Marsh, like previous speakers, said he was worried about the health dangers diesel fumes could cause. As well as bringing potential crime to the village.
“We worry about the potential of drug, and human trafficking, [which could be] brought into our neighborhoods and distract the attention of our first responders,” Marsh said.
The Sheetz proposal is seen as a “reactionary response to a perceived lack of options rather than a clear vision of our community’s positive growth,” according to Marsh.
Marsh added the proposed conditional-use truck stop does not meet either the standards set down in the charter or the plans of the Hines Hill Road Corridor Overlay.
No business would want to build “in the shadow of a chemical haze that will hang over this property.” he added.
One resident, who said he was a former truck driver, was also against the proposed truck stop. “I know what these places are like,” he said. “They have piss bottles in them and driver’s crap all over the place. All kinds of litter and crime, prostitution and what have you.”

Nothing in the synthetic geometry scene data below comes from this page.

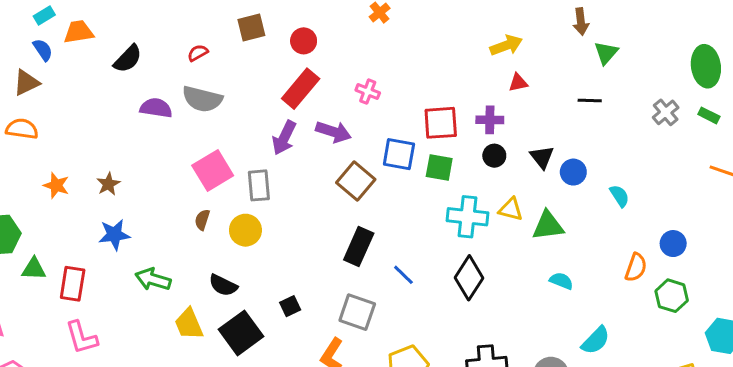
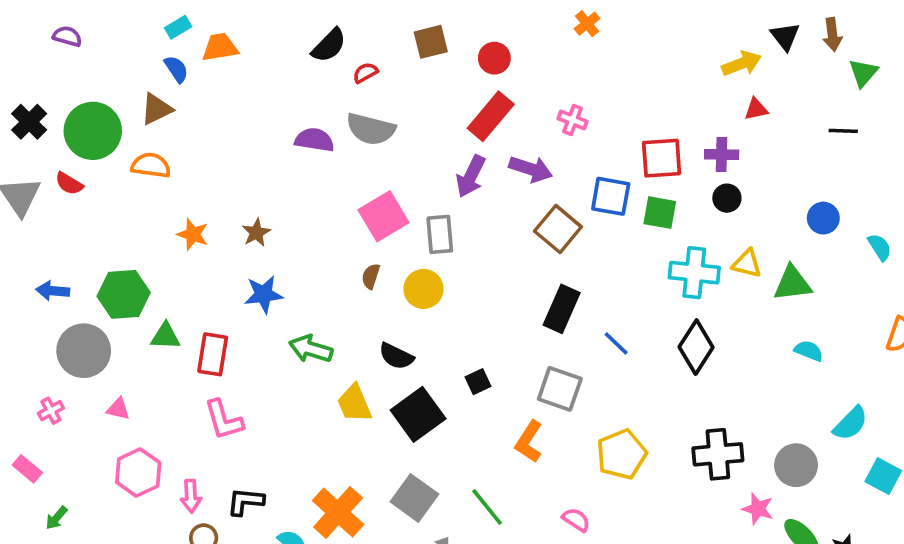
black semicircle: (128, 59) -> (329, 45), moved
black triangle: (542, 157) -> (785, 36), moved

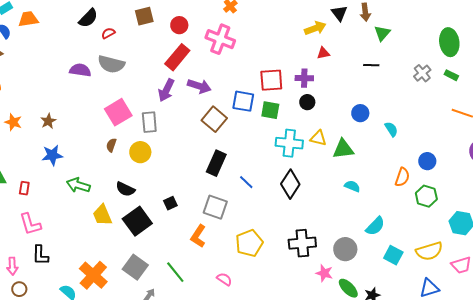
pink cross: (572, 120) -> (220, 39), moved, size x1.8
red rectangle: (213, 354) -> (24, 188), size x0.6
black L-shape: (245, 502) -> (40, 255), moved, turned -95

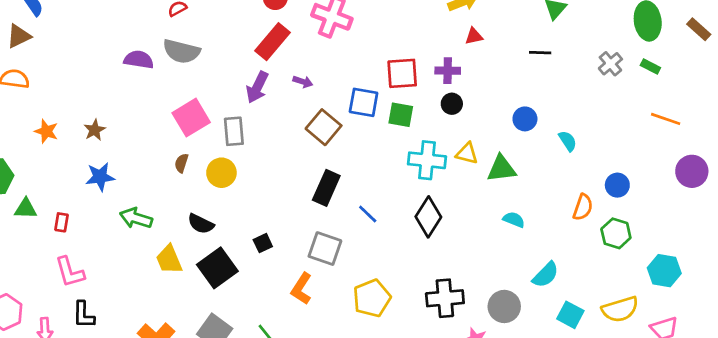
purple arrow: (199, 86) -> (303, 82), size x0.6

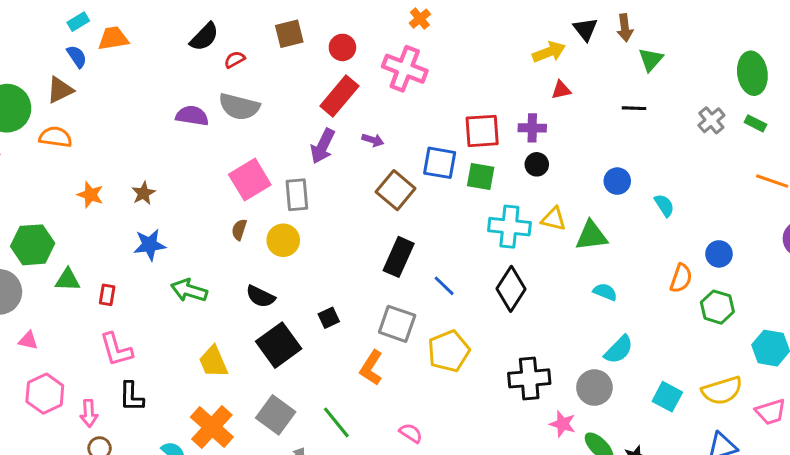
yellow trapezoid: (169, 260) -> (213, 362), moved
cyan semicircle: (546, 275) -> (619, 350), moved
yellow pentagon: (372, 298) -> (449, 351), moved

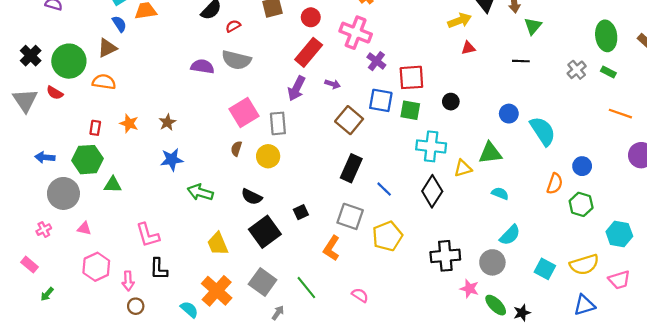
purple cross: (532, 128) -> (376, 61), moved, turned 36
cyan semicircle: (664, 205) -> (543, 131), size x1.8
yellow triangle: (553, 219) -> (463, 168), moved, turned -30
red rectangle: (107, 295) -> (95, 128), moved

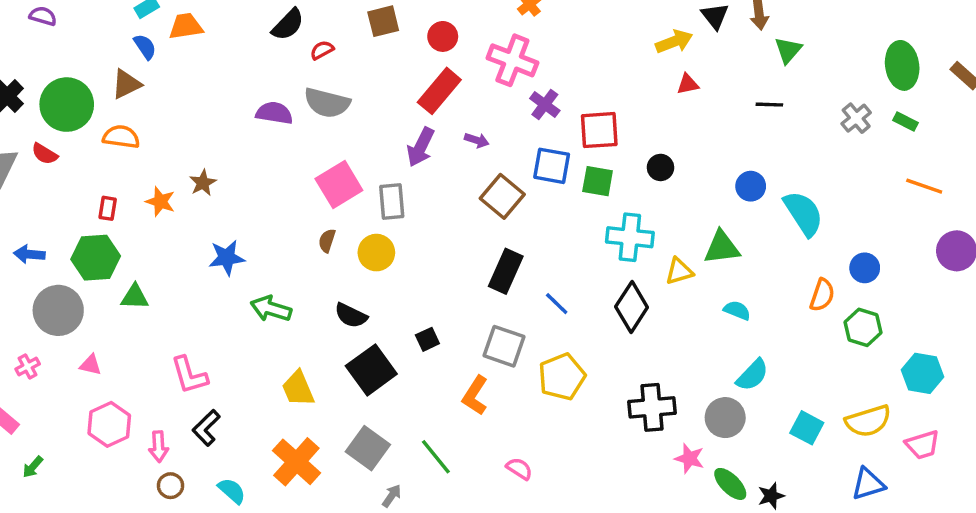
brown star: (167, 122) -> (203, 183), moved
black L-shape: (159, 269) -> (206, 428), turned 45
cyan semicircle: (189, 309) -> (232, 491), moved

Tania Nemer is an attorney who has defended victims of human trafficking and worked as a prosecutor with the Summit County Prosecutor’s Office. “Human trafficking will occur at this truck stop” according to Nemer.
“Ohio is the top five state in the nation for human trafficking,” Nemer said.
Nemer added that one of the major locations for human trafficking are truck stops.
Other speakers agreed that a truck stop would be bad for the village due to fumes, traffic, crime and aesthetics.
The proposed truck stop issue will be on the Planning Commission’s July 6th agenda.